Task goal: Among the records below, find the lines containing "debt" and state only how many there are.

Data provided:
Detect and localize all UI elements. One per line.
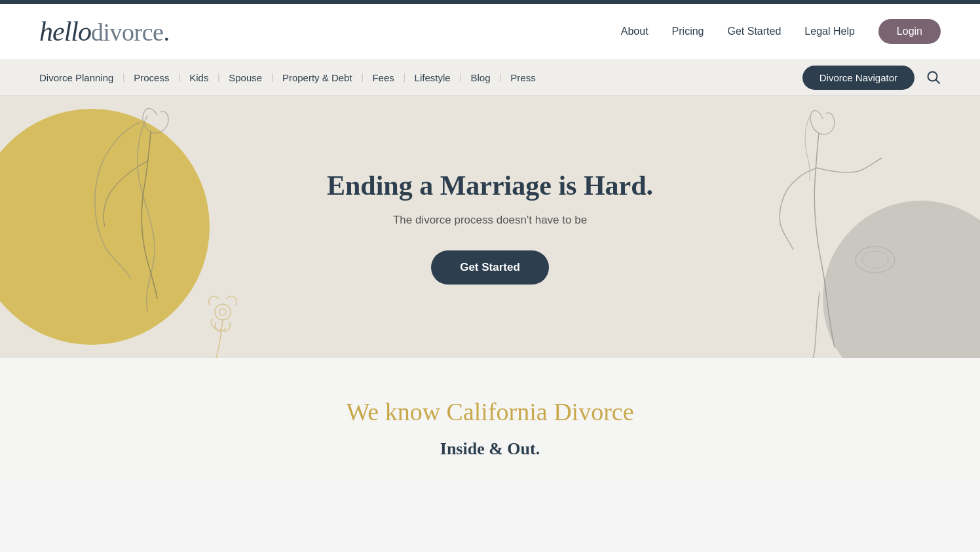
sec-nav-link-lifestyle[interactable]: Lifestyle: [415, 72, 451, 83]
sec-nav-item-spouse[interactable]: Spouse: [208, 72, 262, 83]
main-nav: hellodivorce. About Pricing Get Started …: [0, 4, 980, 60]
sec-nav-item-lifestyle[interactable]: Lifestyle: [394, 72, 451, 83]
search-icon-wrap[interactable]: [926, 70, 941, 85]
svg-point-3: [219, 309, 226, 315]
nav-link-about[interactable]: About: [621, 26, 649, 37]
secondary-nav-right: Divorce Navigator: [802, 66, 941, 90]
sec-nav-link-divorce-planning[interactable]: Divorce Planning: [39, 72, 113, 83]
sec-nav-link-process[interactable]: Process: [134, 72, 169, 83]
sec-nav-item-divorce-planning[interactable]: Divorce Planning: [39, 72, 113, 83]
nav-item-get-started[interactable]: Get Started: [728, 26, 782, 37]
sec-nav-item-kids[interactable]: Kids: [169, 72, 208, 83]
svg-point-5: [862, 251, 888, 268]
nav-item-pricing[interactable]: Pricing: [672, 26, 704, 37]
logo-hello: hello: [39, 16, 91, 47]
divorce-navigator-button[interactable]: Divorce Navigator: [802, 66, 914, 90]
sec-nav-item-fees[interactable]: Fees: [352, 72, 394, 83]
secondary-nav-links: Divorce Planning Process Kids Spouse Pro…: [39, 72, 536, 83]
nav-item-legal-help[interactable]: Legal Help: [804, 26, 855, 37]
sec-nav-link-press[interactable]: Press: [510, 72, 535, 83]
logo-dot: .: [163, 18, 170, 47]
sec-nav-item-process[interactable]: Process: [113, 72, 169, 83]
hero-subtitle: The divorce process doesn't have to be: [327, 214, 653, 227]
login-button[interactable]: Login: [878, 19, 941, 44]
logo-divorce: divorce: [91, 18, 163, 47]
sec-nav-link-spouse[interactable]: Spouse: [229, 72, 262, 83]
hero-section: Ending a Marriage is Hard. The divorce p…: [0, 96, 980, 358]
nav-item-about[interactable]: About: [621, 26, 649, 37]
hero-cta-button[interactable]: Get Started: [431, 250, 549, 285]
search-icon: [926, 70, 941, 85]
sec-nav-item-press[interactable]: Press: [490, 72, 535, 83]
sec-nav-link-property-debt[interactable]: Property & Debt: [282, 72, 352, 83]
figure-right: [692, 96, 941, 358]
nav-link-pricing[interactable]: Pricing: [672, 26, 704, 37]
bottom-section: We know California Divorce Inside & Out.: [0, 358, 980, 485]
hero-title: Ending a Marriage is Hard.: [327, 169, 653, 202]
figure-left: [39, 96, 288, 358]
nav-link-legal-help[interactable]: Legal Help: [804, 26, 855, 37]
nav-link-get-started[interactable]: Get Started: [728, 26, 782, 37]
main-nav-links: About Pricing Get Started Legal Help: [621, 26, 855, 37]
secondary-nav: Divorce Planning Process Kids Spouse Pro…: [0, 60, 980, 96]
sec-nav-link-kids[interactable]: Kids: [189, 72, 208, 83]
svg-point-2: [215, 304, 231, 320]
logo[interactable]: hellodivorce.: [39, 16, 170, 47]
sec-nav-item-property-debt[interactable]: Property & Debt: [262, 72, 352, 83]
sec-nav-item-blog[interactable]: Blog: [451, 72, 491, 83]
svg-line-1: [936, 80, 939, 83]
sec-nav-link-blog[interactable]: Blog: [470, 72, 490, 83]
bottom-title: We know California Divorce: [39, 397, 941, 426]
hero-content: Ending a Marriage is Hard. The divorce p…: [327, 169, 653, 285]
bottom-subtitle: Inside & Out.: [39, 439, 941, 459]
sec-nav-link-fees[interactable]: Fees: [372, 72, 394, 83]
svg-point-4: [856, 246, 895, 273]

Written response: 2